Now, thanks to a lifelong love of Audrey Hepburn and a pirated videocassette from my grandfather, I've seen Roman Holiday so often I've practically memorized it. Some of its lines have even become catchphrases in my house: we say "You have my permission to withdraw" when we want to make someone go away, just as Princess Ann (Audrey) does in the movie. The bus tour gave us only two days in Rome, but look how much fun Audrey had in half that time! So I was determined to hit the same tourist spots that she did (and you can imagine my disappointment when we got to the Mouth of Truth fifteen minutes after it closed).

I always seem to get a sunburn on the first sunny days of the year, and I got a pretty bad one in Rome, from hanging out too long by the Trevi Fountain and on the Spanish Steps. But I simply had to go to the Spanish Steps and eat a gelato, like Audrey in the movie! Since Gregory Peck was nowhere to be found (nor Eddie Albert with that funny camera concealed in his cigarette-lighter), I had to attempt to take a picture of myself and my rapidly melting gelato:


After I finished the gelato, I sat on the Steps and found a discarded copy of Le Monde. It was a special issue devoted to the French presidential elections (which were happening in a few days) so I read it with interest. Then a young man approached me. He was decidedly not a handsome, well-tailored Gregory Peck type. He was a weedy-looking little punk in a baggy T-shirt; the kind who trolls the tourist districts looking for young foreign women.

He saw my Le Monde and asked "Francese?"

I took a deep breath. I did not feel like launching into a complicated explanation about being an American studying in France. The last thing I wanted was more attention from this guy. I assumed that the word "American" is catnip to these men's ears, whereas if I were actually French, he might leave a fellow European alone. I'd been in France for over three months by this point, and knew enough about the country to make up a convincing lie about living there, if need be. I'd been developing a good French accent and conversation skills, and assumed that I knew more of the French language than he did. So, even if it were a lie, pretending to be French might be the simplest solution...

"Oui," I said.

And he left me alone! My plan had worked!

On the long bus ride back to France, I ended up watching Roman Holiday yet again--or, I should say, Vacances romaines, because they showed the French-dubbed version.

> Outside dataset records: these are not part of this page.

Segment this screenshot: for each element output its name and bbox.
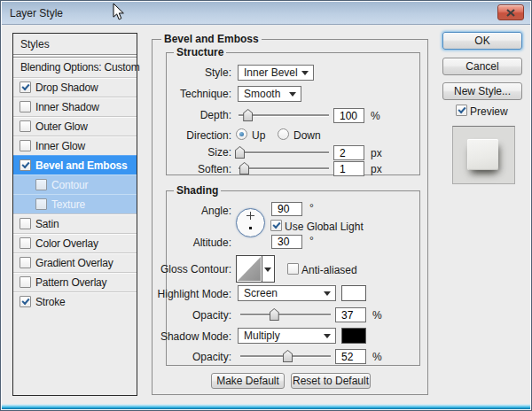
- screenshot: Layer Style Styles Blending Options: Cus…: [0, 0, 532, 411]
- altitude-label: Altitude:: [125, 237, 231, 249]
- soften-unit: px: [371, 163, 382, 175]
- highlight-mode-dropdown[interactable]: Screen: [238, 285, 336, 301]
- shadow-color-swatch[interactable]: [341, 328, 366, 344]
- reset-to-default-button[interactable]: Reset to Default: [291, 373, 371, 389]
- style-enabled-checkbox[interactable]: [35, 179, 47, 190]
- shadow-mode-value: Multiply: [244, 330, 280, 342]
- panel-title: Bevel and Emboss: [161, 33, 262, 45]
- style-enabled-checkbox[interactable]: [20, 159, 31, 171]
- style-enabled-checkbox[interactable]: [20, 140, 31, 151]
- style-enabled-checkbox[interactable]: [20, 120, 31, 132]
- structure-legend: Structure: [174, 46, 226, 58]
- style-dropdown[interactable]: Inner Bevel: [238, 65, 314, 81]
- preview-checkbox[interactable]: [456, 105, 467, 116]
- direction-down-label: Down: [293, 129, 321, 142]
- angle-label: Angle:: [125, 205, 231, 217]
- title-bar[interactable]: Layer Style: [2, 2, 530, 25]
- sidebar-item-label: Bevel and Emboss: [35, 159, 128, 172]
- gloss-contour-thumbnail[interactable]: [237, 256, 262, 282]
- style-value: Inner Bevel: [244, 66, 298, 79]
- sidebar-item-contour[interactable]: Contour: [13, 174, 137, 194]
- preview-thumbnail: [452, 126, 515, 184]
- layer-style-dialog: Layer Style Styles Blending Options: Cus…: [0, 0, 532, 411]
- direction-down-radio[interactable]: [278, 128, 289, 140]
- direction-label: Direction:: [125, 129, 231, 142]
- opacity-highlight-unit: %: [372, 309, 382, 322]
- sidebar-item-label: Stroke: [35, 296, 65, 308]
- sidebar-item-texture[interactable]: Texture: [13, 194, 137, 213]
- soften-slider-track[interactable]: [239, 167, 329, 169]
- style-enabled-checkbox[interactable]: [20, 81, 31, 93]
- style-enabled-checkbox[interactable]: [20, 237, 31, 249]
- depth-unit: %: [371, 110, 380, 122]
- direction-up-label: Up: [252, 129, 265, 142]
- angle-handle-crosshair-icon[interactable]: [246, 212, 254, 220]
- sidebar-item-stroke[interactable]: Stroke: [13, 291, 137, 311]
- sidebar-item-bevel-and-emboss[interactable]: Bevel and Emboss: [13, 155, 137, 174]
- technique-value: Smooth: [244, 88, 280, 100]
- sidebar-item-drop-shadow[interactable]: Drop Shadow: [13, 77, 137, 97]
- sidebar-item-label: Texture: [51, 198, 85, 211]
- style-enabled-checkbox[interactable]: [20, 296, 31, 307]
- shading-legend: Shading: [174, 184, 221, 197]
- altitude-input[interactable]: [271, 235, 302, 249]
- sidebar-item-label: Gradient Overlay: [35, 257, 113, 269]
- linear-contour-icon: [238, 257, 261, 281]
- direction-up-radio[interactable]: [236, 128, 247, 140]
- depth-label: Depth:: [125, 109, 231, 121]
- sidebar-item-label: Contour: [51, 179, 88, 191]
- size-input[interactable]: [333, 145, 364, 160]
- new-style-button[interactable]: New Style...: [442, 82, 522, 100]
- technique-dropdown[interactable]: Smooth: [238, 86, 301, 102]
- highlight-color-swatch[interactable]: [341, 285, 366, 301]
- sidebar-item-label: Drop Shadow: [35, 81, 98, 94]
- sidebar-item-blending-options-custom[interactable]: Blending Options: Custom: [13, 58, 137, 77]
- mouse-cursor: [113, 3, 125, 21]
- sidebar-item-outer-glow[interactable]: Outer Glow: [13, 116, 137, 136]
- gloss-contour-label: Gloss Contour:: [125, 263, 231, 275]
- angle-center-dot: [249, 227, 252, 229]
- use-global-light-checkbox[interactable]: [270, 220, 282, 231]
- style-enabled-checkbox[interactable]: [20, 101, 31, 112]
- opacity-shadow-unit: %: [372, 351, 382, 363]
- highlight-mode-label: Highlight Mode:: [125, 288, 231, 300]
- opacity-highlight-input[interactable]: [335, 307, 366, 322]
- altitude-unit: °: [309, 235, 314, 247]
- soften-input[interactable]: [333, 161, 364, 176]
- cancel-button[interactable]: Cancel: [442, 58, 522, 75]
- preview-label: Preview: [470, 105, 508, 118]
- sidebar-item-inner-shadow[interactable]: Inner Shadow: [13, 97, 137, 116]
- make-default-button[interactable]: Make Default: [211, 373, 285, 389]
- angle-input[interactable]: [271, 202, 302, 216]
- technique-label: Technique:: [125, 88, 231, 100]
- ok-button[interactable]: OK: [442, 32, 522, 50]
- style-label: Style:: [125, 66, 231, 79]
- opacity-shadow-label: Opacity:: [125, 351, 231, 363]
- sidebar-item-gradient-overlay[interactable]: Gradient Overlay: [13, 252, 137, 272]
- chevron-down-icon[interactable]: [264, 268, 271, 272]
- angle-dial[interactable]: [236, 208, 265, 237]
- sidebar-item-inner-glow[interactable]: Inner Glow: [13, 136, 137, 155]
- sidebar-item-label: Blending Options: Custom: [20, 61, 140, 74]
- sidebar-item-label: Pattern Overlay: [35, 276, 106, 289]
- style-enabled-checkbox[interactable]: [20, 276, 31, 288]
- style-enabled-checkbox[interactable]: [35, 198, 47, 210]
- size-slider-track[interactable]: [239, 151, 329, 153]
- close-button[interactable]: [497, 4, 524, 20]
- style-enabled-checkbox[interactable]: [20, 257, 31, 268]
- opacity-highlight-slider-track[interactable]: [240, 314, 331, 315]
- sidebar-item-pattern-overlay[interactable]: Pattern Overlay: [13, 272, 137, 291]
- shadow-mode-dropdown[interactable]: Multiply: [238, 328, 336, 344]
- opacity-shadow-input[interactable]: [335, 349, 366, 364]
- style-enabled-checkbox[interactable]: [20, 218, 31, 229]
- size-unit: px: [371, 147, 382, 159]
- depth-input[interactable]: [333, 108, 364, 123]
- sidebar-item-satin[interactable]: Satin: [13, 213, 137, 233]
- sidebar-item-label: Color Overlay: [35, 237, 98, 250]
- gloss-contour-picker[interactable]: [236, 255, 275, 283]
- sidebar-item-label: Inner Shadow: [35, 101, 99, 113]
- shadow-mode-label: Shadow Mode:: [125, 330, 231, 343]
- use-global-light-label: Use Global Light: [285, 221, 364, 233]
- anti-aliased-checkbox[interactable]: [287, 263, 299, 275]
- sidebar-item-color-overlay[interactable]: Color Overlay: [13, 233, 137, 252]
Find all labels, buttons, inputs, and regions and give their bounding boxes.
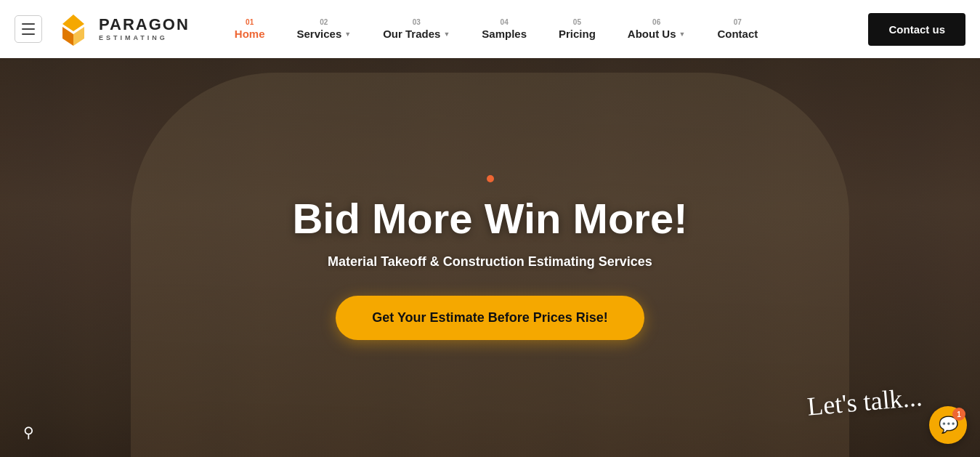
nav-item-pricing[interactable]: 05 Pricing [543, 18, 612, 40]
hero-section: Bid More Win More! Material Takeoff & Co… [0, 0, 980, 457]
nav-num-services: 02 [320, 18, 328, 26]
hero-cta-button[interactable]: Get Your Estimate Before Prices Rise! [336, 296, 644, 340]
nav-num-home: 01 [246, 18, 254, 26]
nav-num-pricing: 05 [573, 18, 581, 26]
svg-marker-0 [62, 15, 84, 31]
hamburger-menu-button[interactable] [15, 15, 42, 43]
logo-icon [55, 11, 92, 47]
nav-item-our-trades[interactable]: 03 Our Trades ▼ [367, 18, 466, 40]
nav-label-samples: Samples [482, 28, 527, 40]
hamburger-line-3 [22, 33, 35, 35]
nav-label-contact: Contact [717, 28, 758, 40]
chevron-about-us: ▼ [679, 31, 686, 38]
nav-num-about-us: 06 [652, 18, 660, 26]
nav-menu: 01 Home 02 Services ▼ 03 Our Trades ▼ 04… [219, 18, 869, 40]
nav-num-our-trades: 03 [413, 18, 421, 26]
chevron-services: ▼ [344, 31, 351, 38]
nav-label-services: Services ▼ [297, 28, 352, 40]
hamburger-line-2 [22, 28, 35, 30]
nav-cta-button[interactable]: Contact us [868, 13, 965, 46]
search-icon[interactable]: ⚲ [23, 424, 34, 441]
nav-label-about-us: About Us ▼ [628, 28, 686, 40]
hamburger-line-1 [22, 23, 35, 25]
nav-item-home[interactable]: 01 Home [219, 18, 281, 40]
logo-text: PARAGON ESTIMATING [99, 17, 190, 41]
nav-num-samples: 04 [501, 18, 509, 26]
nav-label-our-trades: Our Trades ▼ [383, 28, 450, 40]
brand-name: PARAGON [99, 17, 190, 33]
hero-dot-accent [487, 175, 494, 182]
hero-title: Bid More Win More! [292, 195, 687, 242]
nav-item-about-us[interactable]: 06 About Us ▼ [612, 18, 702, 40]
nav-item-contact[interactable]: 07 Contact [701, 18, 774, 40]
hero-content: Bid More Win More! Material Takeoff & Co… [0, 0, 980, 457]
chat-button[interactable]: 💬 1 [929, 406, 967, 444]
nav-item-services[interactable]: 02 Services ▼ [281, 18, 368, 40]
nav-item-samples[interactable]: 04 Samples [466, 18, 543, 40]
nav-num-contact: 07 [734, 18, 742, 26]
logo-link[interactable]: PARAGON ESTIMATING [55, 11, 190, 47]
hero-subtitle: Material Takeoff & Construction Estimati… [328, 254, 652, 270]
nav-label-pricing: Pricing [559, 28, 596, 40]
nav-label-home: Home [235, 28, 265, 40]
chevron-our-trades: ▼ [443, 31, 450, 38]
navigation: PARAGON ESTIMATING 01 Home 02 Services ▼… [0, 0, 980, 58]
chat-badge: 1 [952, 408, 965, 421]
brand-sub: ESTIMATING [99, 34, 190, 41]
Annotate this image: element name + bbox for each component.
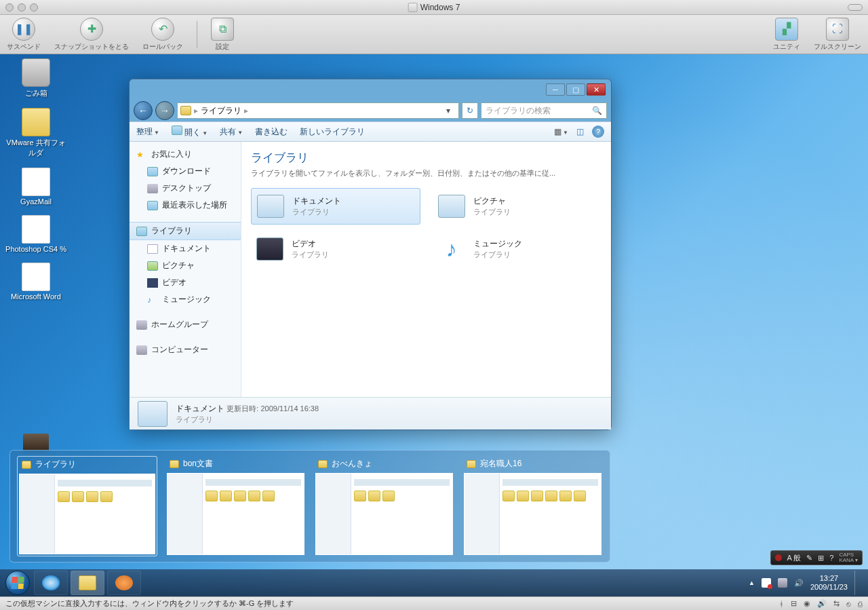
cd-icon[interactable]: ◉ <box>804 599 810 608</box>
thumbnail-bon[interactable]: bon文書 <box>165 456 306 556</box>
start-button[interactable] <box>3 570 33 596</box>
folder-icon <box>172 126 182 135</box>
toolbar-separator <box>197 21 197 48</box>
sidebar-item-downloads[interactable]: ダウンロード <box>130 163 241 180</box>
documents-icon <box>138 401 167 427</box>
file-icon <box>22 168 50 196</box>
sound-icon[interactable]: 🔊 <box>817 599 827 608</box>
refresh-button[interactable]: ↻ <box>462 102 478 119</box>
thumbnail-libraries[interactable]: ライブラリ <box>17 456 157 556</box>
mac-statusbar: この仮想マシンに直接入力するには、ウィンドウ内をクリックするか ⌘-G を押しま… <box>0 596 868 610</box>
sidebar-libraries-head[interactable]: ライブラリ <box>130 222 241 240</box>
bluetooth-icon[interactable]: ᚼ <box>779 600 784 608</box>
view-menu[interactable]: ▦▼ <box>554 127 568 136</box>
taskbar-wmp[interactable] <box>107 571 141 595</box>
thumbnail-atena[interactable]: 宛名職人16 <box>462 456 603 556</box>
burn-button[interactable]: 書き込む <box>255 126 288 138</box>
taskbar-thumbnails: ライブラリ bon文書 おべんきょ 宛名職人16 <box>9 450 610 563</box>
ime-pad-icon[interactable]: ⊞ <box>818 554 824 563</box>
clock[interactable]: 13:27 2009/11/23 <box>810 574 848 592</box>
ime-tool-icon[interactable]: ✎ <box>806 554 812 563</box>
mac-zoom-button[interactable] <box>30 3 38 12</box>
snapshot-button[interactable]: ✚ スナップショットをとる <box>54 18 129 52</box>
close-button[interactable]: ✕ <box>587 83 606 96</box>
sidebar-computer[interactable]: コンピューター <box>130 341 241 358</box>
desktop-icon-word[interactable]: Microsoft Word <box>4 263 68 301</box>
share-menu[interactable]: 共有▼ <box>220 126 243 138</box>
forward-button[interactable]: → <box>155 101 174 120</box>
taskbar-ie[interactable] <box>34 571 68 595</box>
address-bar[interactable]: ▸ ライブラリ ▸ ▾ <box>177 102 459 119</box>
mac-close-button[interactable] <box>5 3 14 12</box>
desktop-icon-gyazmail[interactable]: GyazMail <box>4 168 68 206</box>
mac-window-title: Windows 7 <box>408 3 460 12</box>
desktop-icon-vmware-shared[interactable]: VMware 共有フォルダ <box>4 108 68 158</box>
taskbar-explorer[interactable] <box>71 571 104 595</box>
sidebar-item-music[interactable]: ♪ミュージック <box>130 291 241 308</box>
sidebar-item-videos[interactable]: ビデオ <box>130 274 241 291</box>
unity-button[interactable]: ▞ ユニティ <box>773 18 800 52</box>
network-icon[interactable] <box>778 578 787 588</box>
library-item-videos[interactable]: ビデオライブラリ <box>251 231 420 267</box>
suspend-button[interactable]: ❚❚ サスペンド <box>7 18 41 52</box>
sidebar-item-recent[interactable]: 最近表示した場所 <box>130 197 241 214</box>
library-item-documents[interactable]: ドキュメントライブラリ <box>251 188 420 225</box>
desktop-icons: ごみ箱 VMware 共有フォルダ GyazMail Photoshop CS4… <box>4 58 68 301</box>
folder-icon <box>22 108 50 136</box>
ime-help-icon[interactable]: ? <box>829 554 833 562</box>
mac-minimize-button[interactable] <box>18 3 26 12</box>
library-item-pictures[interactable]: ピクチャライブラリ <box>433 188 602 225</box>
sidebar-item-documents[interactable]: ドキュメント <box>130 240 241 257</box>
explorer-titlebar[interactable]: ─ ▢ ✕ <box>130 79 611 100</box>
settings-button[interactable]: ⧉ 設定 <box>211 18 234 52</box>
library-item-music[interactable]: ♪ ミュージックライブラリ <box>433 231 602 267</box>
explorer-toolbar: 整理▼ 開く▼ 共有▼ 書き込む 新しいライブラリ ▦▼ ◫ ? <box>130 121 611 142</box>
video-icon <box>147 278 158 288</box>
star-icon: ★ <box>136 150 147 159</box>
desktop-icon-trash[interactable]: ごみ箱 <box>4 58 68 98</box>
windows-desktop[interactable]: ごみ箱 VMware 共有フォルダ GyazMail Photoshop CS4… <box>0 54 868 596</box>
minimize-button[interactable]: ─ <box>546 83 565 96</box>
wmp-icon <box>115 575 133 590</box>
back-button[interactable]: ← <box>134 101 153 120</box>
vm-icon <box>408 3 418 12</box>
organize-menu[interactable]: 整理▼ <box>136 126 159 138</box>
sidebar-favorites-head[interactable]: ★お気に入り <box>130 146 241 163</box>
content-subtitle: ライブラリを開いてファイルを表示し、フォルダー別、日付別、またはその他の基準に従… <box>251 168 601 178</box>
pause-icon: ❚❚ <box>12 18 35 41</box>
pictures-icon <box>147 261 158 271</box>
network-icon[interactable]: ⇆ <box>833 599 840 608</box>
windows-logo-icon <box>11 577 24 589</box>
homegroup-icon <box>136 320 147 330</box>
chevron-down-icon[interactable]: ▾ <box>446 106 456 115</box>
sidebar-item-desktop[interactable]: デスクトップ <box>130 180 241 197</box>
open-menu[interactable]: 開く▼ <box>172 126 208 138</box>
trash-icon <box>22 58 50 87</box>
search-icon: 🔍 <box>592 106 602 115</box>
tray-chevron-up-icon[interactable]: ▲ <box>749 579 755 586</box>
ie-icon <box>42 575 60 590</box>
volume-icon[interactable]: 🔊 <box>794 579 804 588</box>
libraries-icon <box>136 227 147 236</box>
ime-bar[interactable]: A 般 ✎ ⊞ ? CAPSKANA ▾ <box>770 550 863 565</box>
usb-icon[interactable]: ⎋ <box>846 600 851 608</box>
ime-caps-indicator: CAPSKANA ▾ <box>839 552 858 563</box>
file-icon <box>22 263 50 291</box>
desktop-icon-photoshop[interactable]: Photoshop CS4 % <box>4 215 68 253</box>
show-desktop-button[interactable] <box>854 571 861 595</box>
hdd-icon[interactable]: ⊟ <box>791 599 797 608</box>
sidebar-homegroup[interactable]: ホームグループ <box>130 316 241 333</box>
maximize-button[interactable]: ▢ <box>566 83 585 96</box>
printer-icon[interactable]: ⎙ <box>858 600 863 608</box>
mac-toolbar-toggle[interactable] <box>848 4 863 11</box>
search-input[interactable]: ライブラリの検索 🔍 <box>481 102 607 119</box>
thumbnail-obenkyou[interactable]: おべんきょ <box>314 456 454 556</box>
preview-pane-button[interactable]: ◫ <box>576 127 584 136</box>
rollback-button[interactable]: ↶ ロールバック <box>142 18 183 52</box>
help-button[interactable]: ? <box>592 126 604 138</box>
explorer-nav: ← → ▸ ライブラリ ▸ ▾ ↻ ライブラリの検索 🔍 <box>130 100 611 121</box>
new-library-button[interactable]: 新しいライブラリ <box>300 126 365 138</box>
action-center-icon[interactable] <box>762 578 771 588</box>
fullscreen-button[interactable]: ⛶ フルスクリーン <box>814 18 861 52</box>
sidebar-item-pictures[interactable]: ピクチャ <box>130 257 241 274</box>
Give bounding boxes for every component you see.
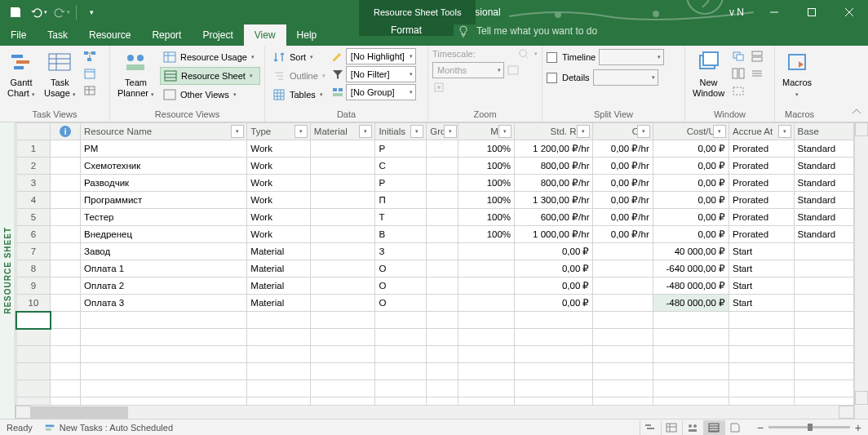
win-btn-2-icon[interactable] <box>749 65 765 82</box>
hide-icon[interactable] <box>730 82 746 99</box>
status-new-tasks[interactable]: New Tasks : Auto Scheduled <box>44 422 173 433</box>
gantt-icon <box>8 50 34 76</box>
menu-project[interactable]: Project <box>192 24 243 46</box>
view-shortcuts <box>640 420 746 435</box>
svg-rect-37 <box>46 424 55 427</box>
table-row[interactable] <box>16 363 854 380</box>
zoom-selected-icon[interactable] <box>432 81 445 94</box>
timeline-checkbox[interactable]: Timeline <box>547 48 596 66</box>
menu-task[interactable]: Task <box>37 24 78 46</box>
table-row[interactable]: 5ТестерWorkТ100%600,00 ₽/hr0,00 ₽/hr0,00… <box>16 209 854 226</box>
timeline-combo: ▾ <box>599 49 664 65</box>
table-row[interactable]: 8Оплата 1MaterialО0,00 ₽-640 000,00 ₽Sta… <box>16 260 854 277</box>
switch-windows-icon[interactable] <box>730 48 746 64</box>
sort-icon <box>272 51 286 64</box>
table-row[interactable]: 6ВнедренецWorkВ100%1 000,00 ₽/hr0,00 ₽/h… <box>16 226 854 243</box>
resource-sheet-button[interactable]: Resource Sheet▾ <box>160 67 260 85</box>
close-button[interactable] <box>830 0 868 24</box>
view-resource-sheet-icon[interactable] <box>703 420 724 435</box>
vertical-scrollbar[interactable] <box>854 122 868 419</box>
status-ready: Ready <box>7 423 33 433</box>
table-row[interactable]: 4ПрограммистWorkП100%1 300,00 ₽/hr0,00 ₽… <box>16 192 854 209</box>
gantt-chart-button[interactable]: Gantt Chart ▾ <box>4 48 38 104</box>
col-max[interactable]: Max.▾ <box>458 123 514 140</box>
zoom-in-icon[interactable]: + <box>855 421 861 434</box>
other-views-button[interactable]: Other Views▾ <box>160 86 260 104</box>
zoom-out-icon[interactable]: − <box>757 421 764 434</box>
arrange-all-icon[interactable] <box>730 65 746 82</box>
svg-rect-33 <box>733 87 743 95</box>
table-row[interactable]: 10Оплата 3MaterialО0,00 ₽-480 000,00 ₽St… <box>16 295 854 312</box>
new-window-button[interactable]: New Window <box>689 48 728 104</box>
macros-button[interactable]: Macros▾ <box>779 48 815 104</box>
col-initials[interactable]: Initials▾ <box>375 123 427 140</box>
col-indicator[interactable]: i <box>51 123 81 140</box>
table-row[interactable]: 3РазводчикWorkР100%800,00 ₽/hr0,00 ₽/hr0… <box>16 175 854 192</box>
zoom-icon[interactable] <box>518 48 529 60</box>
other-task-views-icon[interactable] <box>82 82 98 99</box>
redo-icon[interactable]: ▾ <box>51 2 72 23</box>
team-planner-button[interactable]: Team Planner ▾ <box>114 48 157 104</box>
col-ovt[interactable]: Ovt.▾ <box>593 123 653 140</box>
view-team-planner-icon[interactable] <box>682 420 703 435</box>
col-base[interactable]: Base <box>794 123 853 140</box>
resource-grid[interactable]: i Resource Name▾ Type▾ Material▾ Initial… <box>16 122 854 405</box>
view-gantt-icon[interactable] <box>640 420 661 435</box>
maximize-button[interactable] <box>793 0 830 24</box>
svg-rect-5 <box>16 60 29 64</box>
col-material[interactable]: Material▾ <box>310 123 375 140</box>
col-cost-use[interactable]: Cost/Use▾ <box>653 123 728 140</box>
zoom-slider[interactable]: − + <box>757 421 861 434</box>
other-views-icon <box>163 88 176 101</box>
highlight-combo[interactable]: [No Highlight]▾ <box>346 48 416 64</box>
qat-customize-icon[interactable]: ▾ <box>81 2 102 23</box>
collapse-ribbon-icon[interactable] <box>850 105 863 118</box>
menu-report[interactable]: Report <box>141 24 192 46</box>
table-row[interactable]: 7ЗаводMaterialЗ0,00 ₽40 000,00 ₽Start <box>16 243 854 260</box>
tell-me-search[interactable]: Tell me what you want to do <box>457 24 597 38</box>
table-row[interactable]: 9Оплата 2MaterialО0,00 ₽-480 000,00 ₽Sta… <box>16 277 854 295</box>
table-row[interactable] <box>16 346 854 363</box>
table-row[interactable] <box>16 312 854 329</box>
outline-button[interactable]: Outline▾ <box>269 67 329 85</box>
menu-help[interactable]: Help <box>286 24 328 46</box>
col-std-rate[interactable]: Std. Rate▾ <box>515 123 593 140</box>
horizontal-scrollbar[interactable] <box>16 405 854 419</box>
info-icon: i <box>60 126 71 137</box>
network-diagram-icon[interactable] <box>82 48 98 64</box>
view-report-icon[interactable] <box>724 420 746 435</box>
sort-button[interactable]: Sort▾ <box>269 48 329 66</box>
resource-usage-button[interactable]: Resource Usage▾ <box>160 48 260 66</box>
save-icon[interactable] <box>5 2 26 23</box>
table-row[interactable]: 1PMWorkP100%1 200,00 ₽/hr0,00 ₽/hr0,00 ₽… <box>16 140 854 158</box>
table-row[interactable] <box>16 380 854 397</box>
menu-file[interactable]: File <box>0 24 37 46</box>
menu-view[interactable]: View <box>244 24 286 46</box>
timescale-combo: Months▾ <box>432 62 504 78</box>
minimize-button[interactable] <box>755 0 793 24</box>
col-accrue[interactable]: Accrue At▾ <box>729 123 795 140</box>
group-combo[interactable]: [No Group]▾ <box>346 84 416 100</box>
zoom-entire-icon[interactable] <box>507 64 520 77</box>
col-group[interactable]: Group▾ <box>427 123 458 140</box>
outline-icon <box>272 69 286 82</box>
table-row[interactable] <box>16 397 854 406</box>
table-row[interactable]: 2СхемотехникWorkС100%800,00 ₽/hr0,00 ₽/h… <box>16 158 854 175</box>
group-label-data: Data <box>269 108 423 122</box>
svg-rect-22 <box>333 93 343 96</box>
menu-format[interactable]: Format <box>359 24 454 36</box>
calendar-icon[interactable] <box>82 65 98 82</box>
view-task-usage-icon[interactable] <box>661 420 682 435</box>
details-checkbox[interactable]: Details <box>547 69 590 87</box>
svg-rect-9 <box>91 51 95 55</box>
menu-resource[interactable]: Resource <box>78 24 141 46</box>
task-usage-button[interactable]: Task Usage ▾ <box>41 48 79 104</box>
tables-button[interactable]: Tables▾ <box>269 86 329 104</box>
svg-rect-15 <box>126 64 144 70</box>
table-row[interactable] <box>16 329 854 346</box>
col-type[interactable]: Type▾ <box>247 123 311 140</box>
col-resource-name[interactable]: Resource Name▾ <box>81 123 247 140</box>
filter-combo[interactable]: [No Filter]▾ <box>346 66 416 82</box>
undo-icon[interactable]: ▾ <box>28 2 49 23</box>
win-btn-1-icon[interactable] <box>749 48 765 64</box>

While I missed hearing some of Audrey's line readings (she won the Oscar for it after all), I didn't find it incongruous that her character spoke French. Audrey practically seems French anyway--so petite and refined, and half of her movies take place in Paris.

But when it comes to Gregory Peck, that's another story. His character, Joe Bradley, is supposed to be the quintessential American newspaperman, so it doesn't work if he speaks French and calls himself "Zhoh Broad-lay." Also, in the script, Joe is slightly disreputable: having gambled away his money, he plans to sell Princess Ann's story to the newspapers. But because Gregory Peck, that icon of decency and moral fiber, plays Joe, he remains likable throughout. Speaking French, however, Joe becomes downright sleazy. When Ann wakes up in Joe's bed, wearing his pajamas, the French-language dubber puts a salacious spin on "Zhoh"'s lines. This one little change causes the movie to lose a great deal of charm.

Yes, Gregory Peck was one-of-a-kind, and though I hoped to run into a modern version of him on the Spanish Steps, that seems unlikely, these days.